%%

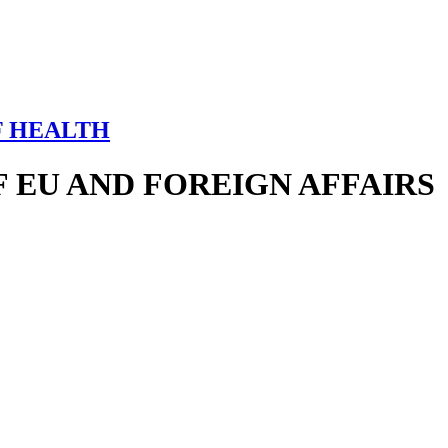
F HEALTH
 EU AND FOREIGN AFFAIRS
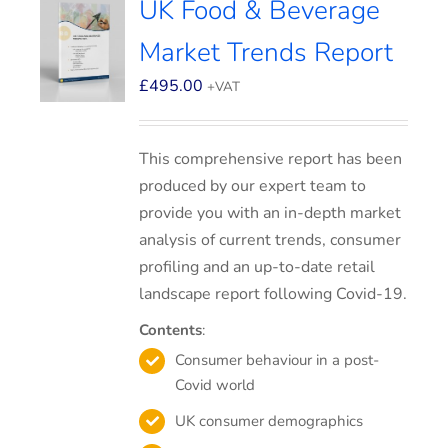
UK Food & Beverage
Market Trends Report
£
495.00
+VAT
This comprehensive report has been
produced by our expert team to
provide you with an in-depth market
analysis of current trends, consumer
profiling and an up-to-date retail
landscape report following Covid-19.
Contents
:
Consumer behaviour in a post-
Covid world
UK consumer demographics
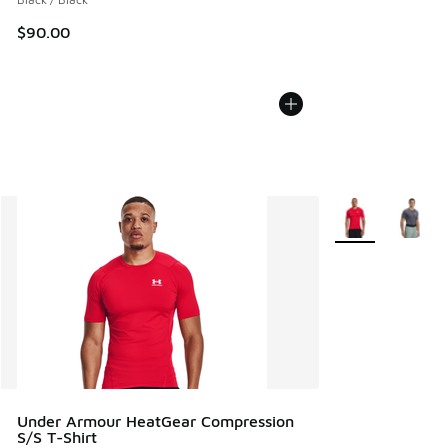
$90.00
More Colors Avail
Under Armour HeatGear Compression
S/S T-Shirt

%%

Go through the entries and retype them exactly, except for the images.

F HEALTH
 EU AND FOREIGN AFFAIRS
UK Food & Beverage
Market Trends Report
£
495.00
+VAT
This comprehensive report has been
produced by our expert team to
provide you with an in-depth market
analysis of current trends, consumer
profiling and an up-to-date retail
landscape report following Covid-19.
Contents
:
Consumer behaviour in a post-
Covid world
UK consumer demographics
$90.00
More Colors Avail
Under Armour HeatGear Compression
S/S T-Shirt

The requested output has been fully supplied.